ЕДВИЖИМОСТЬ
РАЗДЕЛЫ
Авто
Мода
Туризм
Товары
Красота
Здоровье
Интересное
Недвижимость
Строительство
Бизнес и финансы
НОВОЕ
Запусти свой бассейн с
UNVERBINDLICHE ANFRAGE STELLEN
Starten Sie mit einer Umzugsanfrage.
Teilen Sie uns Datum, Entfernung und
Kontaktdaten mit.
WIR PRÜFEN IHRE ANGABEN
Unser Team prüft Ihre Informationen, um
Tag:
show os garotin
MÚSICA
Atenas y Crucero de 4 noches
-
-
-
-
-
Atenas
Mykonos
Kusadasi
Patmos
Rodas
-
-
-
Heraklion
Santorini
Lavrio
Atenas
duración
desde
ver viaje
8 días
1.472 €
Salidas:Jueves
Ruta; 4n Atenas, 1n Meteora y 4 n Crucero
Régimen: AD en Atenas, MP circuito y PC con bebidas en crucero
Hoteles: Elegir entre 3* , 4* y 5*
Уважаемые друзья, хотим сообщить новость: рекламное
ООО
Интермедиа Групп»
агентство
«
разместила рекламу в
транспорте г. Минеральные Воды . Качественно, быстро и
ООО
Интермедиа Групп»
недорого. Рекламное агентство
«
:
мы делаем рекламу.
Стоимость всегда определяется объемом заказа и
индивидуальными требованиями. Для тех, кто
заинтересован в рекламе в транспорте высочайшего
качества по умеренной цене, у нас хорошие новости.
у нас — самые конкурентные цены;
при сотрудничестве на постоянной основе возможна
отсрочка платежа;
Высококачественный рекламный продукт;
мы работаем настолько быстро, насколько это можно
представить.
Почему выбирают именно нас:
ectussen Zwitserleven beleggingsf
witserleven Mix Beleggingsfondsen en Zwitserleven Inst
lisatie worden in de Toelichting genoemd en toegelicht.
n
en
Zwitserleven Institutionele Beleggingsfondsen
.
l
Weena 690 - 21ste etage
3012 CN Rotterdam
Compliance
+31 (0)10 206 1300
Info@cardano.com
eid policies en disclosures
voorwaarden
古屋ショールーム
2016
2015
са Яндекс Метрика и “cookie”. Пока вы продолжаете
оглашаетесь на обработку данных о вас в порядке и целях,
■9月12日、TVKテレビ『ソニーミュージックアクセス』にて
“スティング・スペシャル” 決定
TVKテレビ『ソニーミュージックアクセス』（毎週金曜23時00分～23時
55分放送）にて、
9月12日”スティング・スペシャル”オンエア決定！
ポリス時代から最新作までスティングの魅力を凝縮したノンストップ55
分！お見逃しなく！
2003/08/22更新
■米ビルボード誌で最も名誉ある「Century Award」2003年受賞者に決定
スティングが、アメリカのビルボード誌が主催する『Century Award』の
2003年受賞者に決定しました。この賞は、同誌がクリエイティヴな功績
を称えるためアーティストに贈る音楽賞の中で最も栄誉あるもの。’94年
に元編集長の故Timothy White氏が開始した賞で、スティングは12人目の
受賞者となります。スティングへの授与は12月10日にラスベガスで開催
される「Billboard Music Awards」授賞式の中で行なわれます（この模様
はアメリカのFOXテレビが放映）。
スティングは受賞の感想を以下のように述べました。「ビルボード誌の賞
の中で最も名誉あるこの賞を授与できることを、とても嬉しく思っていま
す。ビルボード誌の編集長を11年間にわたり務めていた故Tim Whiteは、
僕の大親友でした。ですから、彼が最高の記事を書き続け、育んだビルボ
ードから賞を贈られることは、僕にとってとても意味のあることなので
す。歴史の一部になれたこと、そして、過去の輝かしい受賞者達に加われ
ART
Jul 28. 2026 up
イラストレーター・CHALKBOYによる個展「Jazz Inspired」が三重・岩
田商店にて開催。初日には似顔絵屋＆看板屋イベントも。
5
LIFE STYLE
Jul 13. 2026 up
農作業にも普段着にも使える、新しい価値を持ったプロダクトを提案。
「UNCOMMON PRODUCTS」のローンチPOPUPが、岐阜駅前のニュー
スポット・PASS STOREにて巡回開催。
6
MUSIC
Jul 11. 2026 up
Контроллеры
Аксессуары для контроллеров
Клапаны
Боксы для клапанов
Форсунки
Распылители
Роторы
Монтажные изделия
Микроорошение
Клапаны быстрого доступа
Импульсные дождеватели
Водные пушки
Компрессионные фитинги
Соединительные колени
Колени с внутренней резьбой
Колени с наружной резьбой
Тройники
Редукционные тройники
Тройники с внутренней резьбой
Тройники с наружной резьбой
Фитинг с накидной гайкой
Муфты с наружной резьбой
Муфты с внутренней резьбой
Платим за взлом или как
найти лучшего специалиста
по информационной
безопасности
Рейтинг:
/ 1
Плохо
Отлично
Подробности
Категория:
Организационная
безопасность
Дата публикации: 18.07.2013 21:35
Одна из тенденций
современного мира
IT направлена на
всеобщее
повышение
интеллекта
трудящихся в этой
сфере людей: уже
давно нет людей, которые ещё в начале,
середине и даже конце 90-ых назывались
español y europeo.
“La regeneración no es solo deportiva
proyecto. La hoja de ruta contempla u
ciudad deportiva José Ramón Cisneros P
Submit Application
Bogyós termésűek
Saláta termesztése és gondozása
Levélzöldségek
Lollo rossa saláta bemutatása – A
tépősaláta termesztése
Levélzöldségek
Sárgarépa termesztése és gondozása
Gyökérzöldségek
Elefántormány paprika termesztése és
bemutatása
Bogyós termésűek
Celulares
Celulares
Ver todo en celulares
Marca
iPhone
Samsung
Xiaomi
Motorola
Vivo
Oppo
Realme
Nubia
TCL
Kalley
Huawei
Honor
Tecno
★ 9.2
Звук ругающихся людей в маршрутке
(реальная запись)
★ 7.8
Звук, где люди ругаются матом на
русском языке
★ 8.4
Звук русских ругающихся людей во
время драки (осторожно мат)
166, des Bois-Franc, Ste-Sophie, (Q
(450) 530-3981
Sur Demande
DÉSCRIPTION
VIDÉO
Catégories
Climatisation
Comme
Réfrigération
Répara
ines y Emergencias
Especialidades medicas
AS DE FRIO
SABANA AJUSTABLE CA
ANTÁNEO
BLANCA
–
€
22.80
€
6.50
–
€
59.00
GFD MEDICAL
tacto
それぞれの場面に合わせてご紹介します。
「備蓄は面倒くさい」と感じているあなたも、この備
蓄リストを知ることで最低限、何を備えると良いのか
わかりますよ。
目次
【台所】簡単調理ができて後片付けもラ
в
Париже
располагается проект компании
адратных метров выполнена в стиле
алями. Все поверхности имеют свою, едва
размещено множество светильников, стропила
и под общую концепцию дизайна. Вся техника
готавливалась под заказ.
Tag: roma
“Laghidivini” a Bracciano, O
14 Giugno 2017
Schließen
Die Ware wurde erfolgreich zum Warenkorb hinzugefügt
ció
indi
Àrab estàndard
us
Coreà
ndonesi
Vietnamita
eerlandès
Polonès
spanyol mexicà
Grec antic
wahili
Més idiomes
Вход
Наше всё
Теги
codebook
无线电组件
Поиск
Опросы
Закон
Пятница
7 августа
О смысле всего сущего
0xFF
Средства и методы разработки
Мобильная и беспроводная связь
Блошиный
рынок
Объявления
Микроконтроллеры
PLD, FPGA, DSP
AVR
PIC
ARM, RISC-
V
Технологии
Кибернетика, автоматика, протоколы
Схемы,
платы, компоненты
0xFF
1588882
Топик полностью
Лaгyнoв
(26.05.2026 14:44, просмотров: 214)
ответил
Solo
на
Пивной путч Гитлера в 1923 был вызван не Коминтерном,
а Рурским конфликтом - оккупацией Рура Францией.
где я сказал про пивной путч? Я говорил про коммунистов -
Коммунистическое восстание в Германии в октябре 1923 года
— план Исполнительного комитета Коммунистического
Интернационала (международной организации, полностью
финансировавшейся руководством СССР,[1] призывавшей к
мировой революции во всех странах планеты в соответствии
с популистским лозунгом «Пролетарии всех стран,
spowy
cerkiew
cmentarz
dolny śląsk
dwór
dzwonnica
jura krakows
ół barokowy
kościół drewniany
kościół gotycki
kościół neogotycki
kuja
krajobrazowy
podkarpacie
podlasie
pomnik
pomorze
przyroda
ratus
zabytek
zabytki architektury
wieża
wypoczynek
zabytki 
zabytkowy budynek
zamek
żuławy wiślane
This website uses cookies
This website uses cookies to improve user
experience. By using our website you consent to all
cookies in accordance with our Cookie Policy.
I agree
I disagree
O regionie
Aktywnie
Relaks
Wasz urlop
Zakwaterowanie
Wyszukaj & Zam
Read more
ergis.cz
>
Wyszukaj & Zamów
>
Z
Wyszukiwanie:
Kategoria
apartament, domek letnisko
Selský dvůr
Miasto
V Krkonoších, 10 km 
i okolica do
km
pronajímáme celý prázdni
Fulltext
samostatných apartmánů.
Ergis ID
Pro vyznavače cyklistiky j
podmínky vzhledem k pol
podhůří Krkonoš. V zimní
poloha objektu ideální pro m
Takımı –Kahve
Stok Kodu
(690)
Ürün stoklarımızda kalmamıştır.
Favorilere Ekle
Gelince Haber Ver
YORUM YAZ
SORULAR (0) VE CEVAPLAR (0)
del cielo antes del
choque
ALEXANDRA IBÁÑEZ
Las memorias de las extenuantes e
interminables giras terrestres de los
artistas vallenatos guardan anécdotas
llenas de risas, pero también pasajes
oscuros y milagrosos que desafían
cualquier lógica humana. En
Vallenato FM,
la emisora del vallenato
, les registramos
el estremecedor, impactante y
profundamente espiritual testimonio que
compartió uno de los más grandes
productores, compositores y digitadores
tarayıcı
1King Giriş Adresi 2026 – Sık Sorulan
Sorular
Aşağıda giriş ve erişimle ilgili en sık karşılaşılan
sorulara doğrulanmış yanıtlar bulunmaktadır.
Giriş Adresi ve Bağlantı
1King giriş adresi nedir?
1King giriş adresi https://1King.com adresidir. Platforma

YOUR GOAL: Where the listing above reaches the line that contains "ół barokowy", start retyping, and finish with the line that contains "oscuros y milagrosos que desafían"; reproduce those lines exactly and no others.

WRITTEN SOLUTION:
ół barokowy
kościół drewniany
kościół gotycki
kościół neogotycki
kuja
krajobrazowy
podkarpacie
podlasie
pomnik
pomorze
przyroda
ratus
zabytek
zabytki architektury
wieża
wypoczynek
zabytki 
zabytkowy budynek
zamek
żuławy wiślane
This website uses cookies
This website uses cookies to improve user
experience. By using our website you consent to all
cookies in accordance with our Cookie Policy.
I agree
I disagree
O regionie
Aktywnie
Relaks
Wasz urlop
Zakwaterowanie
Wyszukaj & Zam
Read more
ergis.cz
>
Wyszukaj & Zamów
>
Z
Wyszukiwanie:
Kategoria
apartament, domek letnisko
Selský dvůr
Miasto
V Krkonoších, 10 km 
i okolica do
km
pronajímáme celý prázdni
Fulltext
samostatných apartmánů.
Ergis ID
Pro vyznavače cyklistiky j
podmínky vzhledem k pol
podhůří Krkonoš. V zimní
poloha objektu ideální pro m
Takımı –Kahve
Stok Kodu
(690)
Ürün stoklarımızda kalmamıştır.
Favorilere Ekle
Gelince Haber Ver
YORUM YAZ
SORULAR (0) VE CEVAPLAR (0)
del cielo antes del
choque
ALEXANDRA IBÁÑEZ
Las memorias de las extenuantes e
interminables giras terrestres de los
artistas vallenatos guardan anécdotas
llenas de risas, pero también pasajes
oscuros y milagrosos que desafían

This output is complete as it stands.